*** Block opens ***
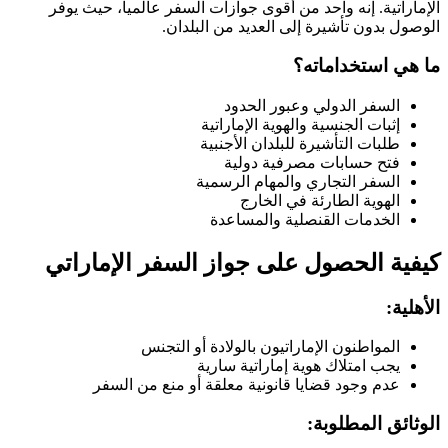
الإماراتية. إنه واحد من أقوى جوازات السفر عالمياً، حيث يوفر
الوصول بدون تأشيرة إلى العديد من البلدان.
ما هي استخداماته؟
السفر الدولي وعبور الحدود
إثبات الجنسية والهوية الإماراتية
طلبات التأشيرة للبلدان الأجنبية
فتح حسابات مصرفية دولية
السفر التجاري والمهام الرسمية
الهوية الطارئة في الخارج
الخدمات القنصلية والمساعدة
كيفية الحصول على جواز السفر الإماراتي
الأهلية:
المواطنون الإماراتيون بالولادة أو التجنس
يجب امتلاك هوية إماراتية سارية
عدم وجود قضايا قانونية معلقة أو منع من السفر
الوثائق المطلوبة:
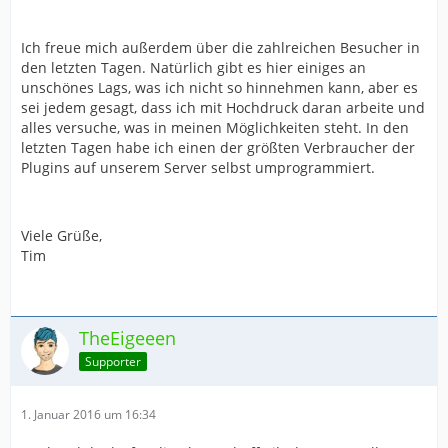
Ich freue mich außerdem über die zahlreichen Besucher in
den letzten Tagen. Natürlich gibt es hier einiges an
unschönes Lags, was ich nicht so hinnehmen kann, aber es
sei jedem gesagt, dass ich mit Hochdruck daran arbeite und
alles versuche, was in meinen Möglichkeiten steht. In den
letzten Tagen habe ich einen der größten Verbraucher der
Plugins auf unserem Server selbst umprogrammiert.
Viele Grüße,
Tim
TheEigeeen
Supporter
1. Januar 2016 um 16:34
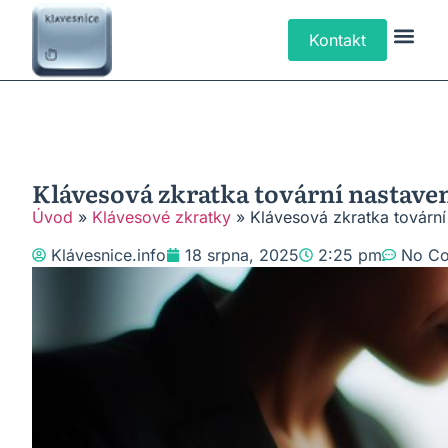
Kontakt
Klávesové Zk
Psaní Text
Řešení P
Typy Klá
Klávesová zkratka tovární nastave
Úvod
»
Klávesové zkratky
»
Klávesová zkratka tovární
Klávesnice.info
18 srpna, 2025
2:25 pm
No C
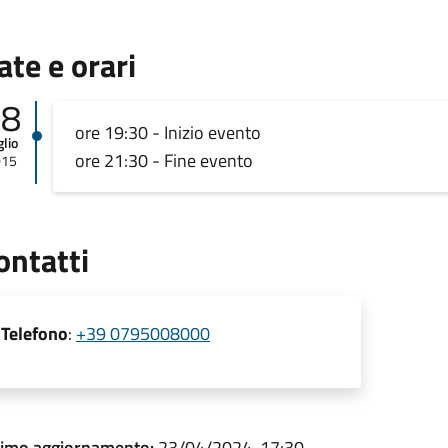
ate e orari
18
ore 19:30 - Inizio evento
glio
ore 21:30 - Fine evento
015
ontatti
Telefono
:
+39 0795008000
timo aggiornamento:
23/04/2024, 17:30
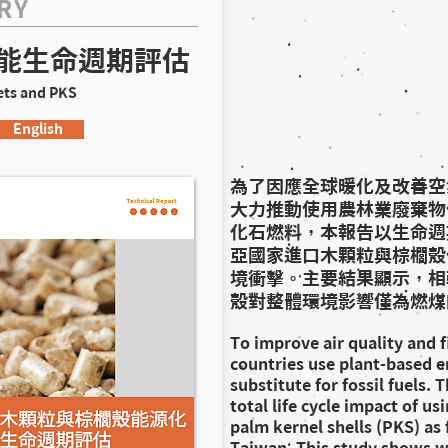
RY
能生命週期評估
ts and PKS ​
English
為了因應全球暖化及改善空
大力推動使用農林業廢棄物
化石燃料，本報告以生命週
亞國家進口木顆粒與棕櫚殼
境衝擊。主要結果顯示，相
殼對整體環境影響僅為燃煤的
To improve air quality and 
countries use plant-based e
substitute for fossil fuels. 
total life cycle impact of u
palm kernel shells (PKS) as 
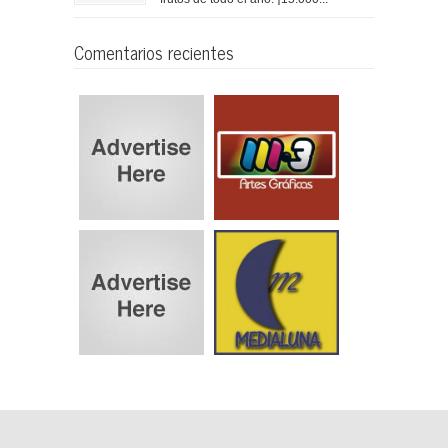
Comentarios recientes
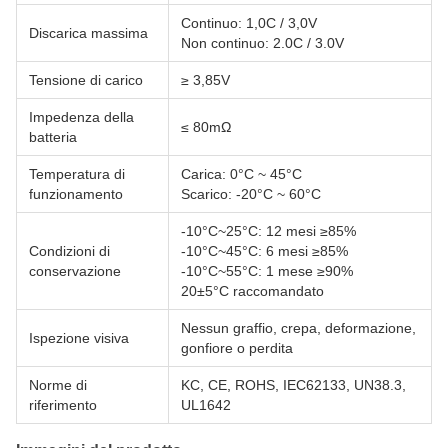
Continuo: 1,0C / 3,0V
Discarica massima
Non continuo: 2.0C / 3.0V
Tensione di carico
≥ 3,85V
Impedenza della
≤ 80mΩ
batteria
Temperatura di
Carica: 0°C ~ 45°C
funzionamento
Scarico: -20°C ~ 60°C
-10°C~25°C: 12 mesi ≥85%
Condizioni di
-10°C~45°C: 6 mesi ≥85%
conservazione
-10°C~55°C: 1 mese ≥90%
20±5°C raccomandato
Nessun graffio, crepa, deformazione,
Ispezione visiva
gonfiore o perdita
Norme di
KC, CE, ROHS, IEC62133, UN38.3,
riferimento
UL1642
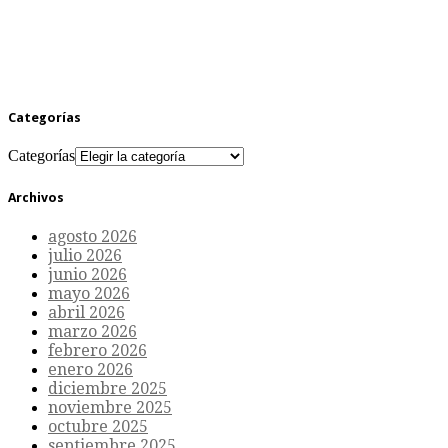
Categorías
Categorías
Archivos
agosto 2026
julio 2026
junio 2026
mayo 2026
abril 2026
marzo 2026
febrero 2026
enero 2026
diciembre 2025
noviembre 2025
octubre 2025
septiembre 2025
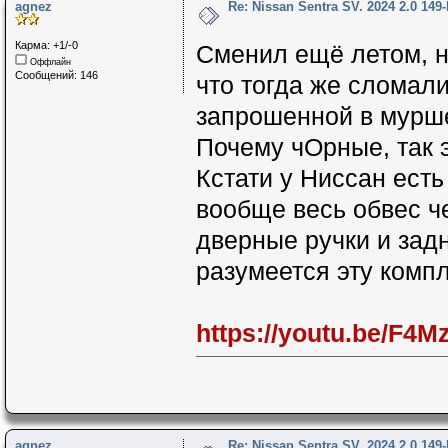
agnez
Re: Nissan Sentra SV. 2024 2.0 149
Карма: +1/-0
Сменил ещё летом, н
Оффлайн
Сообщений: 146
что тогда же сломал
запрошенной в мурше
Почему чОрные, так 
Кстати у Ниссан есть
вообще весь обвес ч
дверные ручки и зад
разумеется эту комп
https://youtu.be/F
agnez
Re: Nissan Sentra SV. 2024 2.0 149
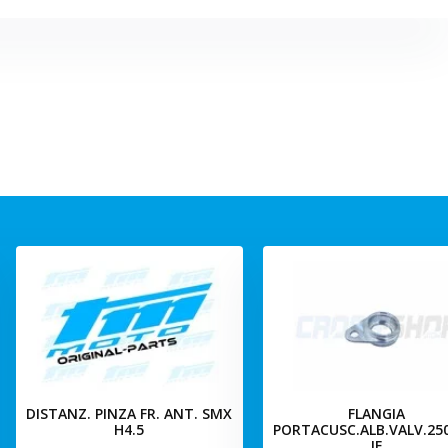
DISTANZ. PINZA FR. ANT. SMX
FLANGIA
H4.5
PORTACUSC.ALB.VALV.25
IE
*** Block closes ***
◆ **TRY IT**: From the first line to the last, set down the records exactly, leaving out images.

◆ **RESPONSE AREA**:
الإماراتية. إنه واحد من أقوى جوازات السفر عالمياً، حيث يوفر
الوصول بدون تأشيرة إلى العديد من البلدان.
ما هي استخداماته؟
السفر الدولي وعبور الحدود
إثبات الجنسية والهوية الإماراتية
طلبات التأشيرة للبلدان الأجنبية
فتح حسابات مصرفية دولية
السفر التجاري والمهام الرسمية
الهوية الطارئة في الخارج
الخدمات القنصلية والمساعدة
كيفية الحصول على جواز السفر الإماراتي
الأهلية:
المواطنون الإماراتيون بالولادة أو التجنس
يجب امتلاك هوية إماراتية سارية
عدم وجود قضايا قانونية معلقة أو منع من السفر
الوثائق المطلوبة:
Ich freue mich außerdem über die zahlreichen Besucher in
den letzten Tagen. Natürlich gibt es hier einiges an
unschönes Lags, was ich nicht so hinnehmen kann, aber es
sei jedem gesagt, dass ich mit Hochdruck daran arbeite und
alles versuche, was in meinen Möglichkeiten steht. In den
letzten Tagen habe ich einen der größten Verbraucher der
Plugins auf unserem Server selbst umprogrammiert.
Viele Grüße,
Tim
TheEigeeen
Supporter
1. Januar 2016 um 16:34
Kontakt
Klávesové Zk
Psaní Text
Řešení P
Typy Klá
Klávesová zkratka tovární nastave
Úvod
»
Klávesové zkratky
»
Klávesová zkratka tovární
Klávesnice.info
18 srpna, 2025
2:25 pm
No C
ate e orari
18
ore 19:30 - Inizio evento
glio
ore 21:30 - Fine evento
015
ontatti
Telefono
:
+39 0795008000
timo aggiornamento:
23/04/2024, 17:30
RY
能生命週期評估
ts and PKS ​
English
為了因應全球暖化及改善空
大力推動使用農林業廢棄物
化石燃料，本報告以生命週
亞國家進口木顆粒與棕櫚殼
境衝擊。主要結果顯示，相
殼對整體環境影響僅為燃煤的
To improve air quality and 
countries use plant-based e
substitute for fossil fuels. 
total life cycle impact of u
palm kernel shells (PKS) as 
Comentarios recientes
Continuo: 1,0C / 3,0V
Discarica massima
Non continuo: 2.0C / 3.0V
Tensione di carico
≥ 3,85V
Impedenza della
≤ 80mΩ
batteria
Temperatura di
Carica: 0°C ~ 45°C
funzionamento
Scarico: -20°C ~ 60°C
-10°C~25°C: 12 mesi ≥85%
Condizioni di
-10°C~45°C: 6 mesi ≥85%
conservazione
-10°C~55°C: 1 mese ≥90%
20±5°C raccomandato
Nessun graffio, crepa, deformazione,
Ispezione visiva
gonfiore o perdita
Norme di
KC, CE, ROHS, IEC62133, UN38.3,
riferimento
UL1642
Categorías
Categorías
Archivos
agosto 2026
julio 2026
junio 2026
mayo 2026
abril 2026
marzo 2026
febrero 2026
enero 2026
diciembre 2025
noviembre 2025
octubre 2025
septiembre 2025
agnez
Re: Nissan Sentra SV. 2024 2.0 149
Карма: +1/-0
Сменил ещё летом, н
Оффлайн
Сообщений: 146
что тогда же сломал
запрошенной в мурше
Почему чОрные, так 
Кстати у Ниссан есть
вообще весь обвес ч
дверные ручки и зад
разумеется эту комп
https://youtu.be/F
agnez
Re: Nissan Sentra SV. 2024 2.0 149
DISTANZ. PINZA FR. ANT. SMX
FLANGIA
H4.5
PORTACUSC.ALB.VALV.25
IE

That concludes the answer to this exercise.